Aim of the exercise
Could you retype all of the records exactly, leaving out every picture?

Records contained in a dataset:
■ ■ ■ ■ ■
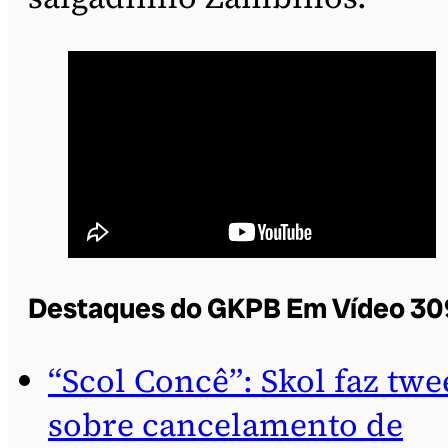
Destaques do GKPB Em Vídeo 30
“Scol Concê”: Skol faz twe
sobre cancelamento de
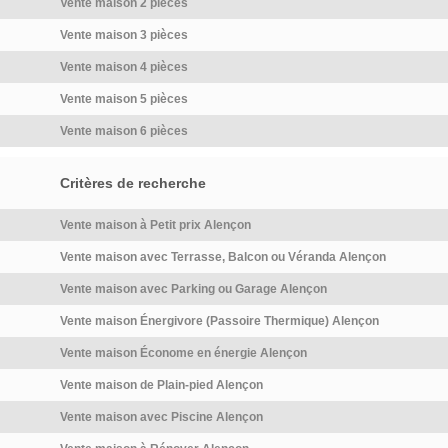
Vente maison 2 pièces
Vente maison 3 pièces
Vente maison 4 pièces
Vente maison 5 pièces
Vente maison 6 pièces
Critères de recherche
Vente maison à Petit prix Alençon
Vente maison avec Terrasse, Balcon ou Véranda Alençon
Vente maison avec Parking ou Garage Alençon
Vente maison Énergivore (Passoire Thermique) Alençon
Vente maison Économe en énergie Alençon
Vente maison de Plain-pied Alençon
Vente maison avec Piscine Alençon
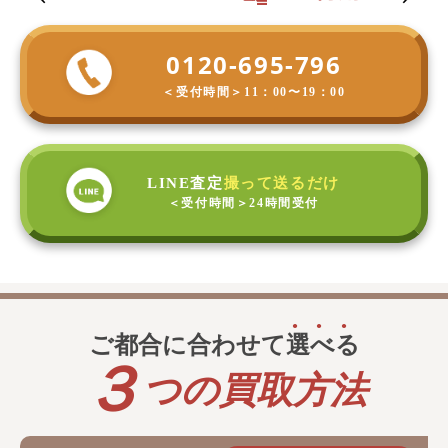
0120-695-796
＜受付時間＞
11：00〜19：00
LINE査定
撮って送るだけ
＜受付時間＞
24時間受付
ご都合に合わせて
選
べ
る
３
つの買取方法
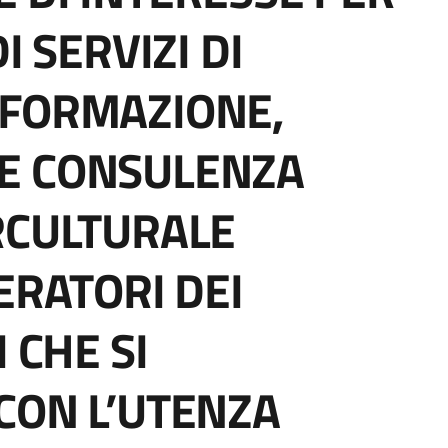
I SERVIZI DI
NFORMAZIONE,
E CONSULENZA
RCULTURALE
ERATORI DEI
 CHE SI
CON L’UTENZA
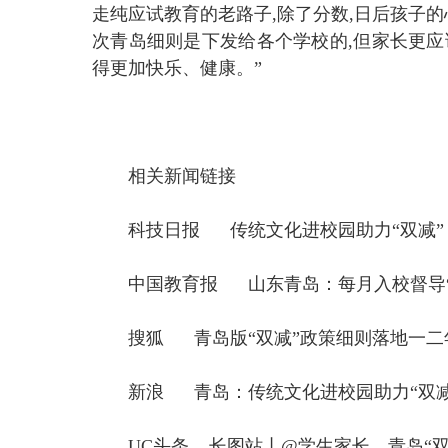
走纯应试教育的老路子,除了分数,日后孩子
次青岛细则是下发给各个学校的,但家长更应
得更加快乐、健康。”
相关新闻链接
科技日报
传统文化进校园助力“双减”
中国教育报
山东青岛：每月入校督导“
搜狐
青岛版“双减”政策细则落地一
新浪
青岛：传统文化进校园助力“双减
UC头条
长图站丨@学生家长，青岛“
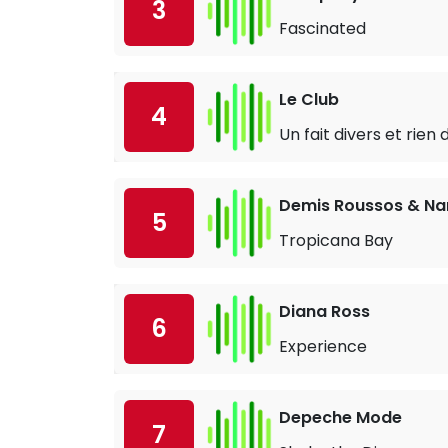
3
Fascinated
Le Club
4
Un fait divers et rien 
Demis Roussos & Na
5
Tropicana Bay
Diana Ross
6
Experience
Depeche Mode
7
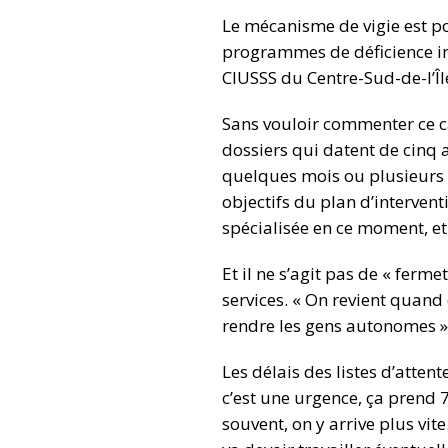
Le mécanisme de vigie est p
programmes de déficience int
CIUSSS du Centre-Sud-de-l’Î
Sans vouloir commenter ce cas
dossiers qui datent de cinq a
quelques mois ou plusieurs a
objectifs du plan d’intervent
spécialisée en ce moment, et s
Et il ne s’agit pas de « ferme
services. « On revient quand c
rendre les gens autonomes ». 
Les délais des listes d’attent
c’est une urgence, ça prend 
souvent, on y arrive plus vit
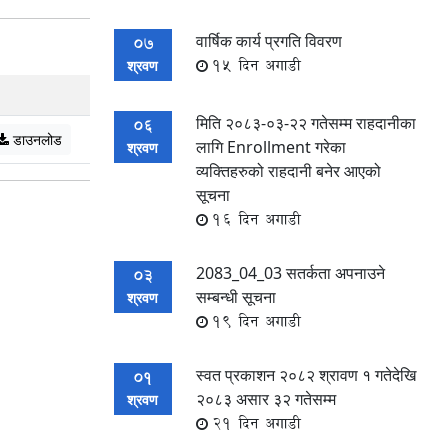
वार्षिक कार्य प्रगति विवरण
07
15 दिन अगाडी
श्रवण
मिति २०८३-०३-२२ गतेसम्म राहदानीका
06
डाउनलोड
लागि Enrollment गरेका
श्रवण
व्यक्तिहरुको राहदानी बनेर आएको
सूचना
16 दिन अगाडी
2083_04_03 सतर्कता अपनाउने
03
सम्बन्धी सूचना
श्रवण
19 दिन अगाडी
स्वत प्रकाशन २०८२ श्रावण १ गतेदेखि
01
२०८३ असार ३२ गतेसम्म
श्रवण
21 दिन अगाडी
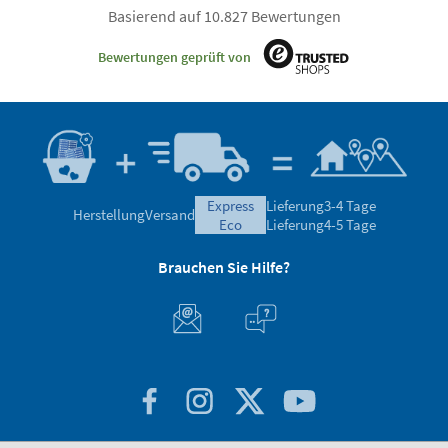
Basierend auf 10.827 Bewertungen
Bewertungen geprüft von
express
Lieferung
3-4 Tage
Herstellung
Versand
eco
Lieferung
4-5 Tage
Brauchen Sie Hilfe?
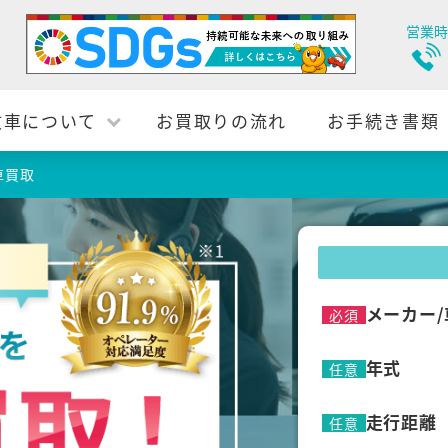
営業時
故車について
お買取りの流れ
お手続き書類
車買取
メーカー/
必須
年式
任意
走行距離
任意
■ ■ ■ ■ ■
Written response
Destaques do GKPB Em Vídeo 30
“Scol Concê”: Skol faz twe
sobre cancelamento de
Vente maison 2 pièces
Vente maison 3 pièces
Vente maison 4 pièces
Vente maison 5 pièces
Vente maison 6 pièces
Critères de recherche
Vente maison à Petit prix Alençon
Vente maison avec Terrasse, Balcon ou Véranda Alençon
Vente maison avec Parking ou Garage Alençon
Vente maison Énergivore (Passoire Thermique) Alençon
Vente maison Économe en énergie Alençon
Vente maison de Plain-pied Alençon
Vente maison avec Piscine Alençon
0120-695-796
＜受付時間＞
11：00〜19：00
LINE査定
撮って送るだけ
＜受付時間＞
24時間受付
ご都合に合わせて
選
べ
る
３
つの買取方法
I SERVIZI DI
NFORMAZIONE,
E CONSULENZA
RCULTURALE
ERATORI DEI
 CHE SI
CON L’UTENZA
走纯应试教育的老路子,除了分数,日后孩子
次青岛细则是下发给各个学校的,但家长更应
得更加快乐、健康。”
相关新闻链接
科技日报
传统文化进校园助力“双减”
中国教育报
山东青岛：每月入校督导“
搜狐
青岛版“双减”政策细则落地一
新浪
青岛：传统文化进校园助力“双减
UC头条
长图站丨@学生家长，青岛“
3
Fascinated
Le Club
4
Un fait divers et rien 
Demis Roussos & Na
5
Tropicana Bay
Diana Ross
6
Experience
Depeche Mode
7
Le mécanisme de vigie est p
programmes de déficience int
CIUSSS du Centre-Sud-de-l’Î
Sans vouloir commenter ce cas
dossiers qui datent de cinq a
quelques mois ou plusieurs a
objectifs du plan d’intervent
spécialisée en ce moment, et s
Et il ne s’agit pas de « ferme
services. « On revient quand c
rendre les gens autonomes ». 
Les délais des listes d’attent
c’est une urgence, ça prend 
souvent, on y arrive plus vit
वार्षिक कार्य प्रगति विवरण
07
15 दिन अगाडी
श्रवण
मिति २०८३-०३-२२ गतेसम्म राहदानीका
06
डाउनलोड
लागि Enrollment गरेका
श्रवण
व्यक्तिहरुको राहदानी बनेर आएको
सूचना
16 दिन अगाडी
2083_04_03 सतर्कता अपनाउने
03
सम्बन्धी सूचना
श्रवण
19 दिन अगाडी
स्वत प्रकाशन २०८२ श्रावण १ गतेदेखि
01
२०८३ असार ३२ गतेसम्म
श्रवण
21 दिन अगाडी
Basierend auf 10.827 Bewertungen
Bewertungen geprüft von
express
Lieferung
3-4 Tage
Herstellung
Versand
eco
Lieferung
4-5 Tage
Brauchen Sie Hilfe?
営業時
故車について
お買取りの流れ
お手続き書類
車買取
メーカー/
必須
年式
任意
走行距離
任意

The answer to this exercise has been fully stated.